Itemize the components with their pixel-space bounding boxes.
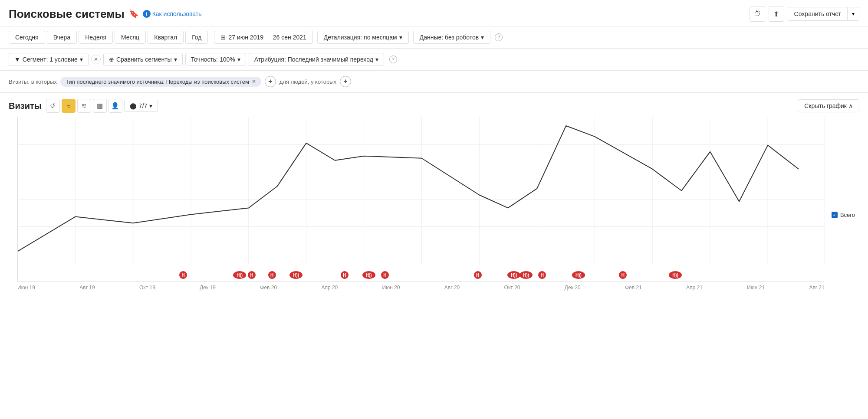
metrics-count: 7/7	[139, 102, 147, 109]
page-title: Поисковые системы	[9, 7, 125, 21]
x-label-dec19: Дек 19	[200, 285, 216, 291]
hide-chart-label: Скрыть график	[804, 102, 847, 109]
period-month[interactable]: Месяц	[115, 31, 146, 44]
legend-check-total: ✓	[832, 212, 838, 218]
chart-svg	[18, 117, 825, 282]
period-toolbar: Сегодня Вчера Неделя Месяц Квартал Год ⊞…	[0, 26, 868, 49]
bar-chart-button[interactable]: ▦	[93, 99, 107, 113]
x-label-apr20: Апр 20	[321, 285, 338, 291]
accuracy-dropdown-icon: ▾	[237, 56, 240, 63]
segment-clear-button[interactable]: ✕	[91, 55, 101, 64]
accuracy-label: Точность: 100%	[191, 56, 235, 63]
x-label-aug20: Авг 20	[444, 285, 460, 291]
x-label-feb21: Фев 21	[625, 285, 642, 291]
segment-tag: Тип последнего значимого источника: Пере…	[60, 77, 261, 87]
filter-prefix: Визиты, в которых	[9, 79, 57, 85]
chart-area: Н Н)) Н Н Н)) Н Н)) Н Н Н)) Н))	[17, 117, 825, 282]
period-week[interactable]: Неделя	[79, 31, 113, 44]
accuracy-button[interactable]: Точность: 100% ▾	[185, 53, 246, 66]
x-label-dec20: Дек 20	[565, 285, 581, 291]
legend-item-total[interactable]: ✓ Всего	[832, 212, 855, 218]
period-year[interactable]: Год	[185, 31, 208, 44]
x-label-jun20: Июн 20	[382, 285, 400, 291]
x-label-jun19: Июн 19	[17, 285, 35, 291]
detail-button[interactable]: Детализация: по месяцам ▾	[317, 31, 409, 44]
data-dropdown-icon: ▾	[481, 34, 484, 41]
period-today[interactable]: Сегодня	[9, 31, 45, 44]
area-chart-button[interactable]: ≋	[77, 99, 91, 113]
data-label: Данные: без роботов	[420, 34, 479, 41]
chart-legend: ✓ Всего	[832, 212, 855, 218]
visits-title-area: Визиты ↺ ≈ ≋ ▦ 👤 ⬤ 7/7 ▾	[9, 99, 158, 113]
date-range-button[interactable]: ⊞ 27 июн 2019 — 26 сен 2021	[214, 31, 312, 44]
tag-close-button[interactable]: ✕	[252, 79, 256, 85]
data-button[interactable]: Данные: без роботов ▾	[413, 31, 491, 44]
x-label-jun21: Июн 21	[747, 285, 765, 291]
detail-dropdown-icon: ▾	[399, 34, 402, 41]
attribution-help-icon[interactable]: ?	[389, 56, 397, 63]
compare-label: Сравнить сегменты	[116, 56, 172, 63]
segment-label: Сегмент: 1 условие	[23, 56, 78, 63]
attribution-button[interactable]: Атрибуция: Последний значимый переход ▾	[249, 53, 384, 66]
refresh-chart-button[interactable]: ↺	[46, 99, 60, 113]
help-text: Как использовать	[152, 10, 202, 17]
attribution-dropdown-icon: ▾	[375, 56, 378, 63]
add-filter-button[interactable]: +	[265, 76, 276, 87]
attribution-label: Атрибуция: Последний значимый переход	[254, 56, 373, 63]
save-report-button[interactable]: Сохранить отчет	[788, 7, 848, 21]
history-button[interactable]: ⏱	[750, 6, 765, 22]
save-report-dropdown-button[interactable]: ▾	[848, 7, 859, 21]
filter-toolbar: ▼ Сегмент: 1 условие ▾ ✕ ⊕ Сравнить сегм…	[0, 49, 868, 71]
x-label-feb20: Фев 20	[260, 285, 277, 291]
people-label: для людей, у которых	[279, 79, 336, 85]
visits-title: Визиты	[9, 101, 42, 111]
add-people-filter-button[interactable]: +	[340, 76, 351, 87]
compare-button[interactable]: ⊕ Сравнить сегменты ▾	[103, 53, 183, 66]
hide-chart-button[interactable]: Скрыть график ∧	[798, 99, 859, 112]
detail-label: Детализация: по месяцам	[324, 34, 397, 41]
data-help-icon[interactable]: ?	[495, 33, 503, 41]
visits-header: Визиты ↺ ≈ ≋ ▦ 👤 ⬤ 7/7 ▾ Скрыть график ∧	[9, 99, 859, 113]
metrics-dropdown-icon: ▾	[149, 102, 152, 109]
page-header: Поисковые системы 🔖 i Как использовать ⏱…	[0, 0, 868, 26]
chart-wrapper: Н Н)) Н Н Н)) Н Н)) Н Н Н)) Н))	[9, 117, 859, 312]
compare-dropdown-icon: ▾	[174, 56, 177, 63]
date-range-label: 27 июн 2019 — 26 сен 2021	[228, 34, 306, 41]
segment-dropdown-icon: ▾	[80, 56, 83, 63]
x-label-aug21: Авг 21	[809, 285, 824, 291]
segment-filter-row: Визиты, в которых Тип последнего значимо…	[0, 71, 868, 93]
user-chart-button[interactable]: 👤	[108, 99, 122, 113]
chart-type-buttons: ↺ ≈ ≋ ▦ 👤 ⬤ 7/7 ▾	[46, 99, 158, 113]
period-quarter[interactable]: Квартал	[148, 31, 184, 44]
x-label-apr21: Апр 21	[686, 285, 703, 291]
line-chart-button[interactable]: ≈	[62, 99, 76, 113]
metrics-button[interactable]: ⬤ 7/7 ▾	[124, 100, 158, 112]
x-label-oct19: Окт 19	[139, 285, 155, 291]
segment-button[interactable]: ▼ Сегмент: 1 условие ▾	[9, 53, 89, 66]
save-report-wrapper: Сохранить отчет ▾	[788, 7, 859, 21]
bookmark-icon[interactable]: 🔖	[129, 9, 138, 19]
export-button[interactable]: ⬆	[769, 6, 784, 22]
legend-label-total: Всего	[840, 212, 855, 218]
hide-chart-icon: ∧	[848, 102, 853, 109]
visits-section: Визиты ↺ ≈ ≋ ▦ 👤 ⬤ 7/7 ▾ Скрыть график ∧	[0, 93, 868, 312]
info-icon: i	[143, 10, 151, 18]
segment-tag-text: Тип последнего значимого источника: Пере…	[66, 79, 249, 85]
calendar-icon: ⊞	[220, 34, 226, 41]
metrics-dot-icon: ⬤	[130, 102, 137, 109]
header-right: ⏱ ⬆ Сохранить отчет ▾	[750, 6, 859, 22]
x-label-oct20: Окт 20	[504, 285, 520, 291]
compare-icon: ⊕	[109, 56, 114, 63]
filter-icon: ▼	[14, 56, 20, 63]
x-label-aug19: Авг 19	[79, 285, 95, 291]
x-axis-labels: Июн 19 Авг 19 Окт 19 Дек 19 Фев 20 Апр 2…	[17, 282, 825, 291]
period-yesterday[interactable]: Вчера	[47, 31, 77, 44]
help-link[interactable]: i Как использовать	[143, 10, 202, 18]
header-left: Поисковые системы 🔖 i Как использовать	[9, 7, 201, 21]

--------------------

▶ _Task instructions_
Count up the lines in the records where the string "range" appears. Your reply is that number alone.

▶ _Solution for this exercise_
2